Canada officially celebrates its first national liberation day | Human Rights News


August 1 is now recognized throughout Canada as Liberation Day, marking the end of slavery in the British Empire in 1834.

After years of campaigning by black lawmakers and community advocates, Canada officially commemorated the abolition of slavery nearly 200 years ago on Sunday on its first national liberation day.

Canadian MPs unanimously approved vote In March, Liberation Day was recognized nationwide on August 1. On the same day, in 1834, a bill came into force to prohibit slavery in former British colonies, including Canada.

Senator Wanda Thomas Bernard was a leader in promoting the federal recognition of Liberation Day for many years. He said that this day was “not a celebration” but a “time of reflection, a moment of remembering our ancestors. It is also a moment to commemorate our moment.” ancestor”.

“The national recognition of Liberation Day marks the beginning of our next step,” Thomas Bernard said Online activities Before Sunday, explained that black history must be taught in Canada throughout the year, and that apologies and compensation issues need to be discussed.

“If we use our collective strength, Liberation Day and the recognition of Liberation Day should push us forward in a very positive way,” she said.

Canadian Prime Minister Justin Trudeau said in a statement on Sunday that “Liberation Day is a manifestation of social activism, justice and our commitment to a fair future”.
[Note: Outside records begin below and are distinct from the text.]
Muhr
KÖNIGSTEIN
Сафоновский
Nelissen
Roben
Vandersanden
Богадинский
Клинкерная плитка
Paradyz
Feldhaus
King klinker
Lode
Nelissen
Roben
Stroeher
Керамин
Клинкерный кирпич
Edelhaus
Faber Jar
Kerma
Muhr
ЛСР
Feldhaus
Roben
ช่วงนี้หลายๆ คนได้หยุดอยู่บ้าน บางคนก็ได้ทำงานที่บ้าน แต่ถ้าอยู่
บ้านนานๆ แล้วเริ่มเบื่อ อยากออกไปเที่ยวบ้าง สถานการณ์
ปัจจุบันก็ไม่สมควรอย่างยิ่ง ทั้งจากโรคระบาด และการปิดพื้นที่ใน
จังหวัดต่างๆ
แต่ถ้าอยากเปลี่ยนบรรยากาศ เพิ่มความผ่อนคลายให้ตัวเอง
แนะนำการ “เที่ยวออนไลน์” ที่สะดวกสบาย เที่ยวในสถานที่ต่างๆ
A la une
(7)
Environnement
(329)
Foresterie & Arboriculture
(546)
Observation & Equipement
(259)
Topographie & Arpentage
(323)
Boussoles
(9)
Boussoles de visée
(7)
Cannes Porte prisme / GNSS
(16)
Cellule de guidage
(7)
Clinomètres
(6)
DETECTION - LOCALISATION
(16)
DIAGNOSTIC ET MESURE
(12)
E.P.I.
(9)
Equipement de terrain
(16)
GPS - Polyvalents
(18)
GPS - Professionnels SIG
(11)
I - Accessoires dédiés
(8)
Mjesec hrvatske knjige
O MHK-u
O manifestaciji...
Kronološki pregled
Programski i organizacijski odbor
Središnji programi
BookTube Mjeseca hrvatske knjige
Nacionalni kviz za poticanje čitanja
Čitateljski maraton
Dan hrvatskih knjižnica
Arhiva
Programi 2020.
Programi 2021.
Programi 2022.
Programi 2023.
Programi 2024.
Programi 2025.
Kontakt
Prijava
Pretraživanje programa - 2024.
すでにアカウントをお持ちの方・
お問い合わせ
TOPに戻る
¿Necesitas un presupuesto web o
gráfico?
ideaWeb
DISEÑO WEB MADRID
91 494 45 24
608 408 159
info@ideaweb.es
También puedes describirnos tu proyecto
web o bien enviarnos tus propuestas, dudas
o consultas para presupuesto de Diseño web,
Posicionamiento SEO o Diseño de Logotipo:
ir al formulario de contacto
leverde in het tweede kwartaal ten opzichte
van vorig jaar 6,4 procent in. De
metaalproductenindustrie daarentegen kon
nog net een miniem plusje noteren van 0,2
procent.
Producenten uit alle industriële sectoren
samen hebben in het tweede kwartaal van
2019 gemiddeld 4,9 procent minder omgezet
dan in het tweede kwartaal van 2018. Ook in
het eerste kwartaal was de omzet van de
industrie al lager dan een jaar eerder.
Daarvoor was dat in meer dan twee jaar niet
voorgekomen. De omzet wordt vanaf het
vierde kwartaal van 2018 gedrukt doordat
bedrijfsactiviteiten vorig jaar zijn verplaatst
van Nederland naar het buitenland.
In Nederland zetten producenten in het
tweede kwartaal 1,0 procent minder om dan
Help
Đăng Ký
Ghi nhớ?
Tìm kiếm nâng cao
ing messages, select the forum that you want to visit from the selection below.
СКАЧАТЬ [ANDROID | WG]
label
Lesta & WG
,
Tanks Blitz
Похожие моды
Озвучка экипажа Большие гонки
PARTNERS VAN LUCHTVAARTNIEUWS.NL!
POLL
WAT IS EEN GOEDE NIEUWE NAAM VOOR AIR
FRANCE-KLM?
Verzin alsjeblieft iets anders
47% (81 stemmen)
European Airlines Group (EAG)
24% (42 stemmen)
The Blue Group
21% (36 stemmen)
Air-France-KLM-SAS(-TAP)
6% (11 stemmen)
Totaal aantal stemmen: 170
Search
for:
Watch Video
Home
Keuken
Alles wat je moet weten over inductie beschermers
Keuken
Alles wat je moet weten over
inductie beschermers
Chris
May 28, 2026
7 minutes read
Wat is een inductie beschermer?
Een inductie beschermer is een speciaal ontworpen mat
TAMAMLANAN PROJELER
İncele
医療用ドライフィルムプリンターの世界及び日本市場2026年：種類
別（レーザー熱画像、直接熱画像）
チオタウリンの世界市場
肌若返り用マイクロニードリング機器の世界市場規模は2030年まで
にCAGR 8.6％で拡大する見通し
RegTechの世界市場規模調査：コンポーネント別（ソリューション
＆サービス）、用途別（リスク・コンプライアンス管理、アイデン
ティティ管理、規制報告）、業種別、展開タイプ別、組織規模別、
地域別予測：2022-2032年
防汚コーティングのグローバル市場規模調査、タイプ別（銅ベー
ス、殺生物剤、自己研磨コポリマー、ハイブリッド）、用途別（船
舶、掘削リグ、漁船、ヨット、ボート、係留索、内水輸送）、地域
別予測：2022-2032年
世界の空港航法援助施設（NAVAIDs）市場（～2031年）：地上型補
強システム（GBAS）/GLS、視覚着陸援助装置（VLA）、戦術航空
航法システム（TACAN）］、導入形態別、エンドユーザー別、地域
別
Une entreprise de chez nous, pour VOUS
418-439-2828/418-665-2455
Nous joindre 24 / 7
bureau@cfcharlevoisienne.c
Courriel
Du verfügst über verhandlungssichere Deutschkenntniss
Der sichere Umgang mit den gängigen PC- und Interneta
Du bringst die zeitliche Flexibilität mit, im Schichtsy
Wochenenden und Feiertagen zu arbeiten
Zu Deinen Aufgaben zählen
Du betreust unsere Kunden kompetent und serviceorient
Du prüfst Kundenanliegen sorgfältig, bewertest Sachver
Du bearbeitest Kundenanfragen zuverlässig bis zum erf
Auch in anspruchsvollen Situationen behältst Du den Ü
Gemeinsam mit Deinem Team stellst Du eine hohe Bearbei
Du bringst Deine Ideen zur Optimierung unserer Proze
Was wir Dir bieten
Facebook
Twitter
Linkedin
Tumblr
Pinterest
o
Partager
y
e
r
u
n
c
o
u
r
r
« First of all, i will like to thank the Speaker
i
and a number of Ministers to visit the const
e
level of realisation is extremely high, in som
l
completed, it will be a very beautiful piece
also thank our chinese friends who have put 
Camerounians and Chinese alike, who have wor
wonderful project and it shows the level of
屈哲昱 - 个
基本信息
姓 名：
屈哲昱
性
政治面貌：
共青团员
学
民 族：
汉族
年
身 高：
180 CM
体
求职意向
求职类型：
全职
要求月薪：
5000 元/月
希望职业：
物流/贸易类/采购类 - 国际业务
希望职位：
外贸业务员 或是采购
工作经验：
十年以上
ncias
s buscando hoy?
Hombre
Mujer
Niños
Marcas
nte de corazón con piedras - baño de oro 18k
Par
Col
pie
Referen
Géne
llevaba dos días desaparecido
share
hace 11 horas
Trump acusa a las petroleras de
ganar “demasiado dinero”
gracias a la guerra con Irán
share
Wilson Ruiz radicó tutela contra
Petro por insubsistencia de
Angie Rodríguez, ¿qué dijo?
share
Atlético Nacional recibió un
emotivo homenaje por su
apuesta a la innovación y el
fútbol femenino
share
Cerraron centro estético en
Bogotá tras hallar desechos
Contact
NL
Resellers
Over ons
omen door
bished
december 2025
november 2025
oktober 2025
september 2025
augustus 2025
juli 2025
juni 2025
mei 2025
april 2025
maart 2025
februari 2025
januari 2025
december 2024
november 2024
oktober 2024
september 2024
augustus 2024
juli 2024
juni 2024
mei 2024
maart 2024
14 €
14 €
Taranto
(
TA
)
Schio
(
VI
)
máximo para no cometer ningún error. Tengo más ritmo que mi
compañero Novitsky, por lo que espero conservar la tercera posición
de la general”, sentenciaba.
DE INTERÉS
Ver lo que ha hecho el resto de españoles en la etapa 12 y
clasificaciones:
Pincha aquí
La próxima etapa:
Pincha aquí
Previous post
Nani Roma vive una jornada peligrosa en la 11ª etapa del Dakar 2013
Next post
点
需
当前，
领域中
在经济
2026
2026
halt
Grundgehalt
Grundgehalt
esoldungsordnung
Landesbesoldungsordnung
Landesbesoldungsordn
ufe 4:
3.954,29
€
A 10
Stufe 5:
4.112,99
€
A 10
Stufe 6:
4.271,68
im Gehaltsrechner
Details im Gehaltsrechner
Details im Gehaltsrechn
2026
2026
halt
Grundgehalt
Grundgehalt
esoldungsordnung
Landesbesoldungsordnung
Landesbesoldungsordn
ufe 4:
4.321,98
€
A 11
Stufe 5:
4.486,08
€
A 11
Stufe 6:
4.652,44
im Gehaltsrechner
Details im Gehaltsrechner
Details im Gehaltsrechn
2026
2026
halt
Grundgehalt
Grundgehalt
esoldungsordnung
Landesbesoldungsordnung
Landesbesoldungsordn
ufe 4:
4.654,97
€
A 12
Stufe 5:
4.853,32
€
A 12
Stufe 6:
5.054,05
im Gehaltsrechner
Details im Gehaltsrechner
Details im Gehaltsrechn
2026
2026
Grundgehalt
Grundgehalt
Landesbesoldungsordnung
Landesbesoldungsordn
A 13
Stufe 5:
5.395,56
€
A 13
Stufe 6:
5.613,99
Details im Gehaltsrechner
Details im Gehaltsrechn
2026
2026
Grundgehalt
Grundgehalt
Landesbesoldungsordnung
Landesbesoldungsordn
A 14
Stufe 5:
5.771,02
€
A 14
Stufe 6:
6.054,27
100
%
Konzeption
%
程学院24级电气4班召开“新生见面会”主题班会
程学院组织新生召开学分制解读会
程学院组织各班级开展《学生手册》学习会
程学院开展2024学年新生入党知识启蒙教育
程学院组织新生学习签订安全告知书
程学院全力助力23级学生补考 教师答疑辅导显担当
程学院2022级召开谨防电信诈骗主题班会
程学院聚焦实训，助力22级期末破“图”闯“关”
“Today, we recommit to combat the anti-black racism, xenophobia, racial discrimination and related intolerance faced by African Americans in Canada,” he said.

But the history of slavery in Canada remains largely unknown, with more attention-and more education- Slavery in the United States, Which made June is a national holiday To commemorate the end of practice.

In the 200 years before Britain signed the Abolition of Slavery Act in 1833, Canada had been practising slavery. The Act entered into force on August 1, 1834.

Slavery was practiced in the early colonies that later became Canada, a historian estimate Between 1671 and 1831, 4,200 people were enslaved in New France (now Quebec) and Upper and Lower Canada (Quebec and neighboring Ontario).

In the early colonies of what is now Canada, both blacks and aboriginals were enslaved.

“After the British colonists established Upper Canada, the number of enslaved Africans and their descendants increased significantly. It is estimated that 3,000 enslaved men, women and children of African descent were brought to British North America, eventually exceeding the number of enslaved Africans. Enslaved indigenous people,” the Canadian government said on its website.

“Many enslaved blacks resisted slavery by fleeing Upper Canada to a territory called the Northwest Territories, which included Michigan and Ohio, and Vermont and New York, which banned slavery in the late 18th century.”

Canadian municipalities and provinces-including Ontario, The largest province in the country, and Nova Scotia, Home to a long-established black community-also officially recognized Liberation Day.

Several events will be held nationwide on Sunday.

As far as community advocates are concerned, they are also pushing the authorities to move beyond symbolic recognition and address the long-term effects of Canadian slavery, such as systematic anti-black racism.

“The creation of Liberation Day and other federal holidays that recognize the suffering of blacks is an important step towards equality-but only if it is accompanied by a genuine will to combine recognition with action and justice,” academic, public writer and novelist Sarah Laurie wrote.On July 31 Pillar For CBC News.

“In order to continue to make real progress, we need more than the acquiescence of Canadians and our government,” the UNESCO Canadian Commission also A blog post this week.

“It is one thing to observe a shameful historical moment in our history. It is another thing to proactively resolve its remaining problems.”